Proponents of the bills believe they will allow greater investments in community safety and healing by eliminating mandatory minimums, allowing judges to review and reconsider excessive sentences, and supporting transformation and the return of incarcerated community members through strengthened earned time laws.
“Over 30,000 people are currently incarcerated in state prisons,” said Marvin Mayfield, Director of Organizing at Center for Community Alternatives during the April 26 rally. “Nearly 75% are Black or Brown. As intended, these laws exacerbated the mass criminalization and mass incarceration of Black and Brown New Yorkers. We need Communities Not Cages: to decarcerate state prisons, to reduce the power of prosecutors to coerce pleas and dictate sentences, and to address the harms of the sentencing laws passed in the 1970s and 1990s that have created the current crisis of mass incarceration.”
Those familiar with the issues addressed in each measure of the proposed legislature emphasized how existing laws can be extremely prejudicial.
“I served as a judge for 17 years, imposing sentences 80% of which were unfair, unjust and disproportionate, largely because of mandatory minimum sentences,” said former Judge Nancy Getner, regarding the Eliminate Mandatory Minimums act. “Mandatory minimum sentences ignored all the factors which we know to affect recidivism and rehabilitation including – drug addiction, mental health issues, lessons learned about the neuroscience of adolescence and the impact of trauma. The result had little effect on the crime rate, but a deleterious impact on communities of color.”
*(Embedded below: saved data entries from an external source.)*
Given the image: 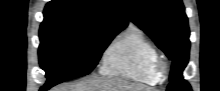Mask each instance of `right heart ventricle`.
I'll use <instances>...</instances> for the list:
<instances>
[{"mask_svg":"<svg viewBox=\"0 0 220 91\" xmlns=\"http://www.w3.org/2000/svg\"><path fill=\"white\" fill-rule=\"evenodd\" d=\"M158 60L159 52L154 43L141 28L131 25L105 51L100 72L155 85L160 81Z\"/></svg>","mask_w":220,"mask_h":91,"instance_id":"right-heart-ventricle-1","label":"right heart ventricle"}]
</instances>
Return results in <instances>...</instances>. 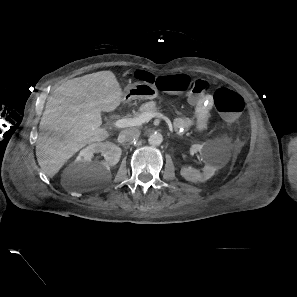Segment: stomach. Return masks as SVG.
<instances>
[{"label": "stomach", "mask_w": 297, "mask_h": 297, "mask_svg": "<svg viewBox=\"0 0 297 297\" xmlns=\"http://www.w3.org/2000/svg\"><path fill=\"white\" fill-rule=\"evenodd\" d=\"M158 96V90L154 84L147 81H139L128 85L122 94L123 102H130L134 99H154Z\"/></svg>", "instance_id": "stomach-1"}]
</instances>
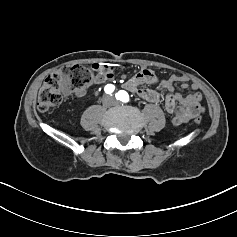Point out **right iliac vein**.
Returning <instances> with one entry per match:
<instances>
[{
  "label": "right iliac vein",
  "mask_w": 237,
  "mask_h": 237,
  "mask_svg": "<svg viewBox=\"0 0 237 237\" xmlns=\"http://www.w3.org/2000/svg\"><path fill=\"white\" fill-rule=\"evenodd\" d=\"M103 104L105 106H111L112 105V98L110 96H106L103 100Z\"/></svg>",
  "instance_id": "obj_1"
}]
</instances>
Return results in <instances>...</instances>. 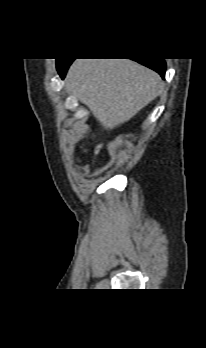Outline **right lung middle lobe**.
<instances>
[{"mask_svg":"<svg viewBox=\"0 0 206 348\" xmlns=\"http://www.w3.org/2000/svg\"><path fill=\"white\" fill-rule=\"evenodd\" d=\"M61 62V60L60 59H57V64H59Z\"/></svg>","mask_w":206,"mask_h":348,"instance_id":"1","label":"right lung middle lobe"}]
</instances>
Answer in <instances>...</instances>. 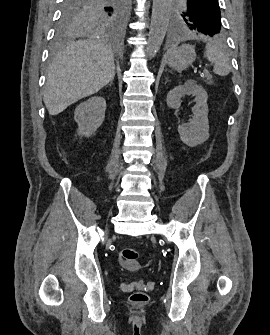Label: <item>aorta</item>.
Segmentation results:
<instances>
[{
    "mask_svg": "<svg viewBox=\"0 0 270 335\" xmlns=\"http://www.w3.org/2000/svg\"><path fill=\"white\" fill-rule=\"evenodd\" d=\"M171 2L172 0H153L151 24L149 28L147 56H155L159 52L167 26L171 16Z\"/></svg>",
    "mask_w": 270,
    "mask_h": 335,
    "instance_id": "762f6f07",
    "label": "aorta"
}]
</instances>
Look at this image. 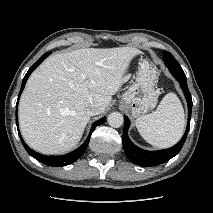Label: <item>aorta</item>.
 <instances>
[{"label": "aorta", "mask_w": 213, "mask_h": 213, "mask_svg": "<svg viewBox=\"0 0 213 213\" xmlns=\"http://www.w3.org/2000/svg\"><path fill=\"white\" fill-rule=\"evenodd\" d=\"M107 122L111 127L119 128L124 123V117L119 112H113L108 115Z\"/></svg>", "instance_id": "obj_1"}]
</instances>
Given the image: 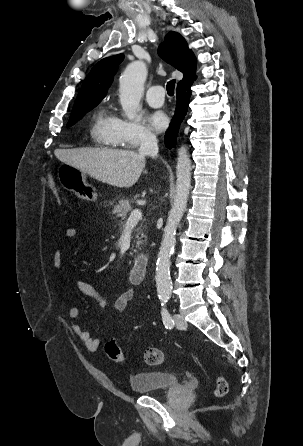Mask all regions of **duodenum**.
Wrapping results in <instances>:
<instances>
[{
	"label": "duodenum",
	"instance_id": "410a0bca",
	"mask_svg": "<svg viewBox=\"0 0 303 446\" xmlns=\"http://www.w3.org/2000/svg\"><path fill=\"white\" fill-rule=\"evenodd\" d=\"M148 262H149V257L145 253L139 255L136 258L130 271L131 279L134 282H139L145 277L148 267Z\"/></svg>",
	"mask_w": 303,
	"mask_h": 446
}]
</instances>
Advocates spoke further on the harm that they believe prisons and mass incarceration exact on low-income, Black and Brown communities, saying that under current sentencing laws most incarcerated people have no opportunity to demonstrate to a judge that they have changed or to ask for excessive or extreme sentences to be reconsidered to account for new laws and norms.
“Thousands of New Yorkers suffer under New York state’s convoluted, arbitrary and unreasonable sentencing scheme, which is one of the most regressive in the nation,” said Jared Trujillo, policy counsel at the New York Civil Liberties Union. “State lawmakers must pass the Eliminate Mandatory Minimums Act, Second Look Act and Earned Time Act, which together will prioritize community stability and public safety over perpetuating the racial injustice of mass incarceration. New York’s racist and draconian sentencing laws are in desperate need of a total overhaul.”
Individuals with loved ones currently incarcerated also emphasized just how unfair these laws can be and how they can keep people imprisoned for “indeterminate” amounts of time – regardless of how much time prior to sentencing has been served.
“Right now, people like my husband who are incarcerated with indeterminate sentences can only earn a 6-month credit off their sentence no matter how many programs, degrees of achievements they accomplish while in prison,” said Kerry Gant, Center for Community Alternatives’ community leader. “This means that as hard as they work to grow and change, they are doing so without any incentive from the system itself. This is why we are fighting for the Earned Time Act, which will allow individuals to earn good time or merit time, regardless of their sentence of classification.”